Miles Wang, a researcher at OpenAI whose work has focused on using AI to speed up scientific and biological discovery, is leaving the company to start a new AI drug discovery venture. According to TechCrunch, several other OpenAI researchers are expected to join him. Wang disputed the reported funding figures and how the company was described, though he did not provide the correct details.
Wang is in talks to raise around $200 million at a $2 billion valuation. Lightspeed is reportedly in discussions to lead the round, though talks are ongoing and nothing is final. Lightspeed did not respond to a request for comment.
Wang joined OpenAI in 2024 after dropping out of Harvard, where he was studying computer science. At OpenAI, he co-authored research on how AI models can automate and speed up scientific discovery. He is now looking to apply that work in one of the most capital-intensive industries around: pharmaceuticals.
The startup may focus on finding new uses for existing drugs, including some that previously failed in clinical trials. That approach, known as drug repurposing, has a real commercial advantage. Because FDA-approved drugs have already cleared safety testing, getting them to market for a new indication is significantly faster than developing a new drug from scratch. It is a smart angle for an AI-driven company looking to show results quickly.
The broader context here matters. Investor appetite for AI in life sciences is running hot right now. Two major deals have closed in quick succession:
- Chai Discovery, a two-year-old startup building AI models to predict molecular interactions and identify new drugs, raised $400 million at a $3.8 billion valuation. Its co-founder Josh Meier also came through OpenAI.
- Isomorphic Labs, a Google DeepMind spinout focused on AI-powered drug discovery, closed a $2.1 billion Series B in May.
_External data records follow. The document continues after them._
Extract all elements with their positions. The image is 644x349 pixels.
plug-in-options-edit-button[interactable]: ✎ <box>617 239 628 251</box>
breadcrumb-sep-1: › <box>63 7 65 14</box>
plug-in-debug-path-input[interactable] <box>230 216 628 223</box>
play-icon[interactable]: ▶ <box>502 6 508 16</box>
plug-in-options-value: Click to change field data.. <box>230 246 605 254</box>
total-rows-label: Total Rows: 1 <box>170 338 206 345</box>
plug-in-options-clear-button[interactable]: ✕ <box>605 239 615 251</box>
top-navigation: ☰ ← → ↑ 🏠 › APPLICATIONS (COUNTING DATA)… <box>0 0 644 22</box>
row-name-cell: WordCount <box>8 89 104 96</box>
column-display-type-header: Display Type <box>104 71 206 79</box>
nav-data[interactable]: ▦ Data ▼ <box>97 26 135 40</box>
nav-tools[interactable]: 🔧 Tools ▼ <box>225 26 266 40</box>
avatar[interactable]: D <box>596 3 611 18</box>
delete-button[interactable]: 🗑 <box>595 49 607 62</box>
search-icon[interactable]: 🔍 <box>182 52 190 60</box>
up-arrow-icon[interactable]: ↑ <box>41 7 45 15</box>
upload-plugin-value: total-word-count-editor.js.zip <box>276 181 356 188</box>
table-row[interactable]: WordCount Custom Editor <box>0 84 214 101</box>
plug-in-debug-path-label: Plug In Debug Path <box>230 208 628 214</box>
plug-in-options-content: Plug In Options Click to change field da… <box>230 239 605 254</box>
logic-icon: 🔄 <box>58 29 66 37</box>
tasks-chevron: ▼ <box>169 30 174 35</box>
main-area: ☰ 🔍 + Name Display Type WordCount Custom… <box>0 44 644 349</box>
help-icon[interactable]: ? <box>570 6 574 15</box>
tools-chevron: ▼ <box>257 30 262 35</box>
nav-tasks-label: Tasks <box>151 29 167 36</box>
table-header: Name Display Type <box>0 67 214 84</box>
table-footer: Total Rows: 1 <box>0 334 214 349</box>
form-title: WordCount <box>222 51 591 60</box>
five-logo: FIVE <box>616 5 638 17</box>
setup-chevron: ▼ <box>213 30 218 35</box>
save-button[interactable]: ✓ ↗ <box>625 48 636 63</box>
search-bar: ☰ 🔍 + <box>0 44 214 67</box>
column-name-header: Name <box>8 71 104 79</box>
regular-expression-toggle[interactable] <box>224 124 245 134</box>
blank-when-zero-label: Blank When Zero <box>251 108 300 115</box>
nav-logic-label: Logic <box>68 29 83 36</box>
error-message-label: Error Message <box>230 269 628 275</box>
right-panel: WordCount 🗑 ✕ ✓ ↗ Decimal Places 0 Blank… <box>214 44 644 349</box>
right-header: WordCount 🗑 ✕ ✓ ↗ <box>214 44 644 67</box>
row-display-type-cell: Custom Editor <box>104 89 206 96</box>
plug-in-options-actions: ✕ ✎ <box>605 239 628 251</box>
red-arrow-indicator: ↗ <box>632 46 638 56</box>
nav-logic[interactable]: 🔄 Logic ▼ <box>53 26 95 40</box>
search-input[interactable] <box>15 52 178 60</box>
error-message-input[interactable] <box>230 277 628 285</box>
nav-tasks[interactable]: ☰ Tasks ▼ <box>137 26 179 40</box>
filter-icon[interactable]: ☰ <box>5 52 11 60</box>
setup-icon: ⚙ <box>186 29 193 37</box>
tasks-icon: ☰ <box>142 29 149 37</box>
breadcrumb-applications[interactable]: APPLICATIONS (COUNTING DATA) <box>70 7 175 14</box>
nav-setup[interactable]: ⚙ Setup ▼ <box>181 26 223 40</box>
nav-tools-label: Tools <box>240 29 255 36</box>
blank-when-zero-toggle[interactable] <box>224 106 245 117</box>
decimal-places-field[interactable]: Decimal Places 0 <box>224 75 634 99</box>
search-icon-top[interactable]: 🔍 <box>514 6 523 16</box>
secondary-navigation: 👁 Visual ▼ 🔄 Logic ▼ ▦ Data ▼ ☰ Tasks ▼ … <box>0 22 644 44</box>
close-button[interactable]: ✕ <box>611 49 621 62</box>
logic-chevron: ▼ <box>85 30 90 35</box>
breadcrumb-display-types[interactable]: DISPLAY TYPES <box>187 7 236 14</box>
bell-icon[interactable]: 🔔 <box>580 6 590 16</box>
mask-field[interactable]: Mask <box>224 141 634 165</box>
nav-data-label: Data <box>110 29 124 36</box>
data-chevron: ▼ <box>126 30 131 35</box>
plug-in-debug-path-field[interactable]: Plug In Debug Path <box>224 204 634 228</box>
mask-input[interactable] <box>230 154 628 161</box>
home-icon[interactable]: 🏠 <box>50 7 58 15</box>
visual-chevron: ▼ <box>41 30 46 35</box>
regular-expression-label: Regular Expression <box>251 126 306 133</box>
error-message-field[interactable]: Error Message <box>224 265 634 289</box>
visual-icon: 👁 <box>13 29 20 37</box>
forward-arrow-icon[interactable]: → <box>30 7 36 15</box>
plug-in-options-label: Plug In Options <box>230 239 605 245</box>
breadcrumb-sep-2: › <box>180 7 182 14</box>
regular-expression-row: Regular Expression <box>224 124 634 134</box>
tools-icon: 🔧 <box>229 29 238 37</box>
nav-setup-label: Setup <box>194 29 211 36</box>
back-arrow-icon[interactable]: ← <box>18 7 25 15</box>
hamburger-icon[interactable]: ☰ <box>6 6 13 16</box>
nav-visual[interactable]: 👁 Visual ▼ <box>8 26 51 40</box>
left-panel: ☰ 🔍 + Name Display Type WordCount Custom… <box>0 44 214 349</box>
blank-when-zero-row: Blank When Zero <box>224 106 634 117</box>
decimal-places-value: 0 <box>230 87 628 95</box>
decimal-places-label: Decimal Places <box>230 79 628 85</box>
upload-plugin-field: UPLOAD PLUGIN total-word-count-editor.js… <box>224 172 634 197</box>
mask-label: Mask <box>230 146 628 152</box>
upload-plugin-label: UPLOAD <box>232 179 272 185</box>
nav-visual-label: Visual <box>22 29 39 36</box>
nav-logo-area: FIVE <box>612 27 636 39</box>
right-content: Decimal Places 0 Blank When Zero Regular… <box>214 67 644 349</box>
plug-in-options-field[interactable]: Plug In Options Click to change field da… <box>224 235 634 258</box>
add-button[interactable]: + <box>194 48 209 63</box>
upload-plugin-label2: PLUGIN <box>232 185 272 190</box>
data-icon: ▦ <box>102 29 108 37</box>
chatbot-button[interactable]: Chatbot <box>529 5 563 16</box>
Wang’s reported startup would enter a field that is attracting serious money and serious talent. The pattern of OpenAI researchers leaving to found companies is well established at this point. Ilya Sutskever, Andrej Karpathy, and others have all gone on to launch their own ventures after stints at the company. Wang follows that same path, though with a much more specific scientific focus than most of his predecessors.
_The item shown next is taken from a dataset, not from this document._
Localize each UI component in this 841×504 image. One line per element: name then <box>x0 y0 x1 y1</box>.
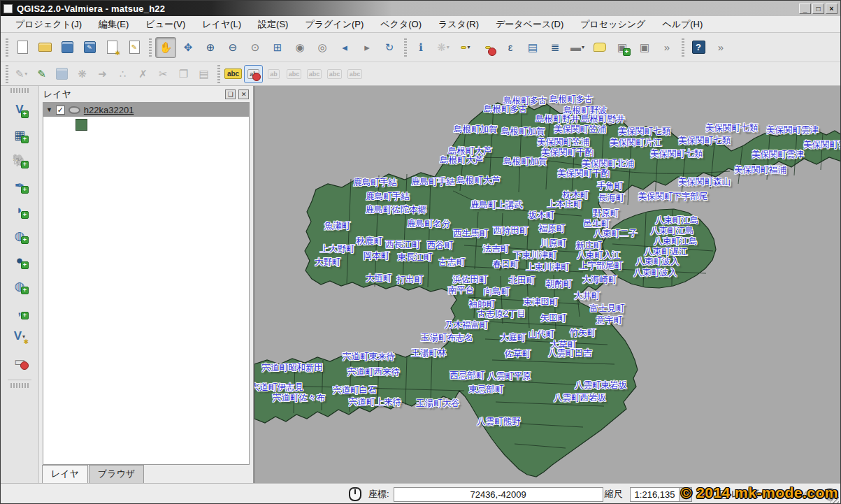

What makes this moment interesting is the convergence happening in AI and biology. Large language models trained on protein sequences, molecular data, and clinical trial results are genuinely changing what’s possible in drug development. The question is no longer whether AI can contribute to this process. It is which teams and which approaches will produce real-world results. Wang’s background, working on AI systems designed to accelerate scientific discovery, puts him in a reasonable position to compete. Whether the funding round closes at the reported figures, and whether the company delivers, remains to be seen.